Extinction consistency enhancement block

Extinction is a term used in optical mineralogy and petrology, that refers to the dimming of cross-polarized light, as viewed through a thin section of a mineral under a petrographic microscope [35]. During the extinction, the value of pixels (R, G, B, and gray value) within a grain change continuously, whereas pixels belonging to adjacent grains change differently, which is referred to as the Extinction Consistency in this paper. We create the extinction consistency enhancement (ECE) block to enhance features within the same grains based on the extinction phenomenon as a beneficial reference for grain edge detection. For each pixel \(\left( i,j \right) \) belongs to the input of the MAEC, let \(F_{({i,j})}\in \mathbb {R}^{1 \times 1 \times 7}\) denotes the value vector and \(F_{({i - x,j - y})} \in \mathbb {R}^{1 \times 1 \times 7}\) presents the value vector of its nearby pixels where \(\left( {x,y} \right) \in \Omega = \left\{ {\left\{ {- 1, - 1} \right\} ,\left\{ {- 1,0} \right\} ,\left\{ {- 1,1} \right\} ,\left\{ {0, - 1} \right\} } \right\} \). The below Fig. 2 illustrates the location distribution of pixel \(\left( i,j \right) \) and pixel \(\left( {i - x,j - y} \right) \).

Fig. 2
figure 2

a The location distribution of pixel \(\left( i,j \right) \) and pixel \(\left( {i - x,j - y} \right) \); b illustration of the proposed MAEC block

Since the pixels within the same rock particles have the same trend of continuous extinction, the more similar the value vector \(F_{({i,j})}\) of one pixel to its nearby pixels, the more likely they belong to the same particles. For this reason, we hope a function \(f\left( \cdot \right) \) is able to measure the similarity between \(F_{({i,j})}\) and \(F_{({i - x,j - y})}\).

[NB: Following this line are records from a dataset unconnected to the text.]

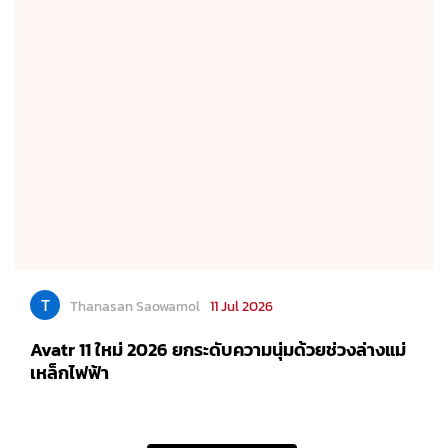
T
Thanasan Saowamol
11 Jul 2026
Avatr 11 ใหม่ 2026 ยกระดับความนุ่มด้วยช่วงล่างแม่
เหล็กไฟฟ้า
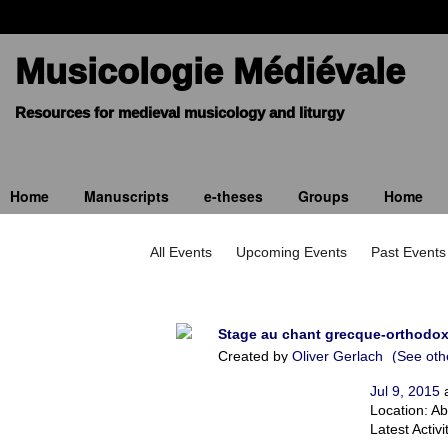
Musicologie Médiévale
Home
Manuscripts
e-theses
Groups
Home
Events
All Events
Upcoming Events
Past Events
Stage au chant grecque-orthodoxe
Created by
Oliver Gerlach
(See oth
Jul 9, 2015
a
Location: Ab
Latest Activ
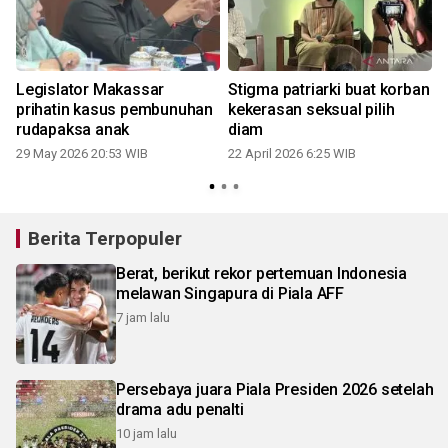
Legislator Makassar
Stigma patriarki buat korban
prihatin kasus pembunuhan
kekerasan seksual pilih
rudapaksa anak
diam
29 May 2026 20:53 WIB
22 April 2026 6:25 WIB
Berita Terpopuler
Berat, berikut rekor pertemuan Indonesia
melawan Singapura di Piala AFF
7 jam lalu
Persebaya juara Piala Presiden 2026 setelah
drama adu penalti
10 jam lalu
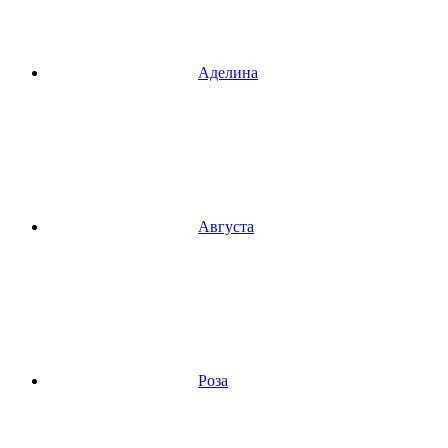
Аделина
Августа
Роза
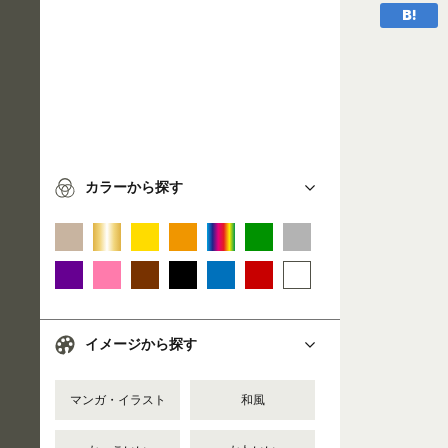
カラーから探す
イメージから探す
マンガ・イラスト
和風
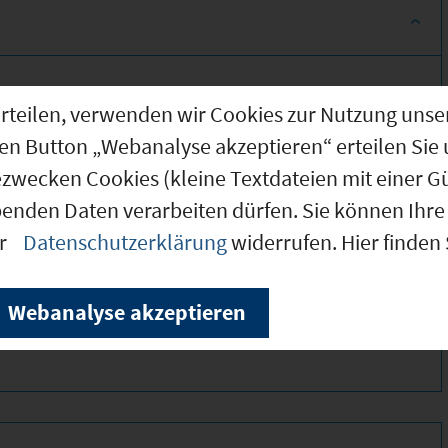
g erteilen, verwenden wir Cookies zur Nutzung u
den Button „Webanalyse akzeptieren“ erteilen Sie 
ezwecken Cookies (kleine Textdateien mit einer G
benden Daten verarbeiten dürfen. Sie können Ihre 
er
Datenschutzerklärung
widerrufen. Hier finden
350 *
190 *
Webanalyse akzeptieren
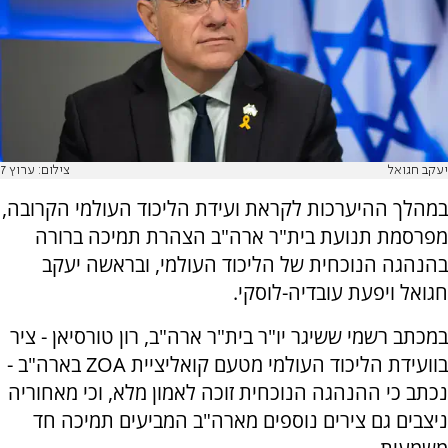
יעקב חגואל
צילום: ערוץ 7
במהלך ההיערכות לקראת ועידת הליכוד העולמי הקרובה,
מפרסמת תנועת בית"ר ארה"ב הצהרת תמיכה ברורה
בהנהגה הנוכחית של הליכוד העולמי, ובראשה יעקב
חגואל ויפעת עובדיה-לוסקי.
במכתב רשמי ששיגר יו"ר בית"ר ארה"ב, רון טורסיאן - ציר
בוועידת הליכוד העולמי מטעם קואליציית ZOA בארה"ב -
נכתב כי ההנהגה הנוכחית זוכה לאמון מלא, וכי מאחוריה
ניצבים גם צירים נוספים מארה"ב המביעים תמיכה חד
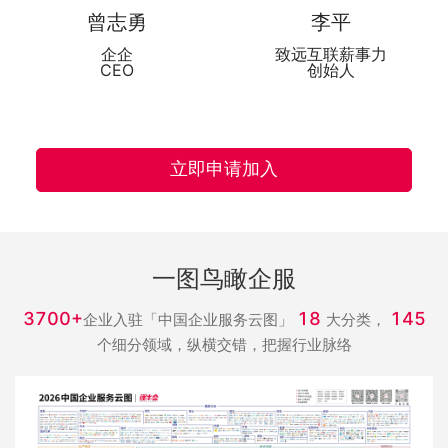
曾志勇
李平
企企
致远互联薪事力
CEO
创始人
立即申请加入
一图鸟瞰企服
3700+
18
145
企业入驻「中国企业服务云图」
大分类，
个细分领域，纵横交错，把握行业脉络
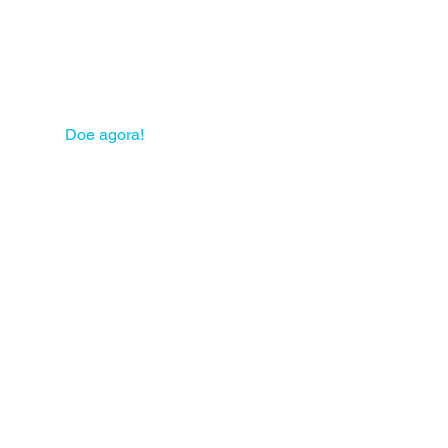
 sua solidariedade pode
mudar muitas vidas!
Doe agora!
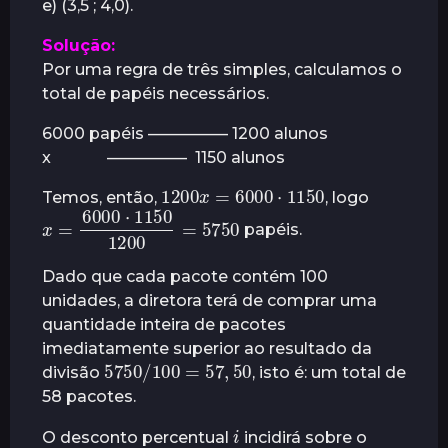
e) (3,5 ; 4,0).
Solução:
Por uma regra de três simples, calculamos o
total de papéis necessários.
6000 papéis ————— 1200 alunos
x ————— 1150 alunos
1200
x
=
6000
1150
⋅
Temos, então,
, logo
x
=
6000
⋅
5750
1150
1200
=
papéis.
Dado que cada pacote contém 100
unidades, a diretora terá de comprar uma
quantidade inteira de pacotes
imediatamente superior ao resultado da
5750
/
100
50
=
57
,
divisão
, isto é: um total de
58 pacotes.
i
O desconto percentual
incidirá sobre o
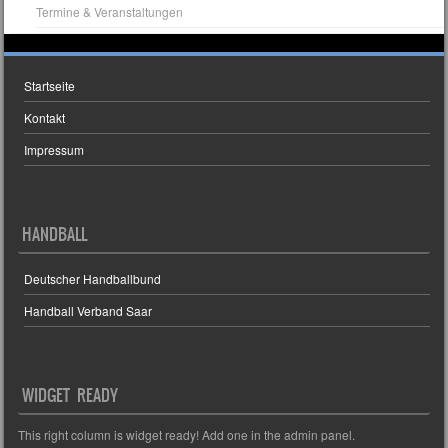
Termine & Veranstaltungen
Startseite
Kontakt
Impressum
HANDBALL
Deutscher Handballbund
Handball Verband Saar
WIDGET READY
This right column is widget ready! Add one in the admin panel.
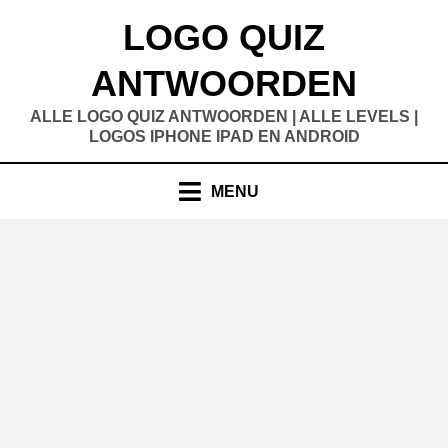
Doorgaan
LOGO QUIZ
naar
inhoud
ANTWOORDEN
ALLE LOGO QUIZ ANTWOORDEN | ALLE LEVELS |
LOGOS IPHONE IPAD EN ANDROID
MENU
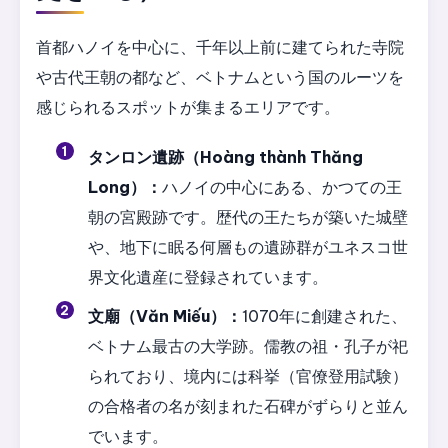
首都ハノイを中心に、千年以上前に建てられた寺院
や古代王朝の都など、ベトナムという国のルーツを
感じられるスポットが集まるエリアです。
タンロン遺跡（Hoàng thành Thăng
Long）：
ハノイの中心にある、かつての王
朝の宮殿跡です。歴代の王たちが築いた城壁
や、地下に眠る何層もの遺跡群がユネスコ世
界文化遺産に登録されています。
文廟（Văn Miếu）：
1070年に創建された、
ベトナム最古の大学跡。儒教の祖・孔子が祀
られており、境内には科挙（官僚登用試験）
の合格者の名が刻まれた石碑がずらりと並ん
でいます。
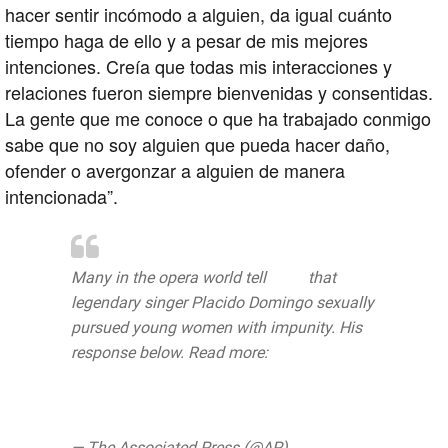
hacer sentir incómodo a alguien, da igual cuánto
tiempo haga de ello y a pesar de mis mejores
intenciones. Creía que todas mis interacciones y
relaciones fueron siempre bienvenidas y consentidas.
La gente que me conoce o que ha trabajado conmigo
sabe que no soy alguien que pueda hacer daño,
ofender o avergonzar a alguien de manera
intencionada”.
Many in the opera world tell
@AP
that
legendary singer Placido Domingo sexually
pursued young women with impunity. His
response below. Read more:
https://t.co/Td70e60d5H
pic.twitter.com/3faMY4wLK3
— The Associated Press (@AP)
August 13,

Considering the amount of computation, we simply apply the inner product between \(F_{({i,j})}\) and \(F_{({i - x,j - y})}\) as the similarity measurement \(f\left( \cdot \right) \). Besides, with the aim of better representation of features, the value vectors are firstly transformed by the linear transformations and then take the inner product between the transformed features to calculate their similarity:

$$\begin{aligned} f\left( {F_{({i,j})},F_{({i - x,j - y})}} \right)= & {} \left( {W_{({i,j})}F_{({i,j})}} \right) ^{T}\nonumber \\{} & {} \left( {W_{({i - x,j - y})}F_{({i - x,j - y})}} \right) , \end{aligned}$$
(3)

where \(W_{({i,j})}\) and \(W_{({i-x,j-y})}\) are the weight matrix for linear transformation.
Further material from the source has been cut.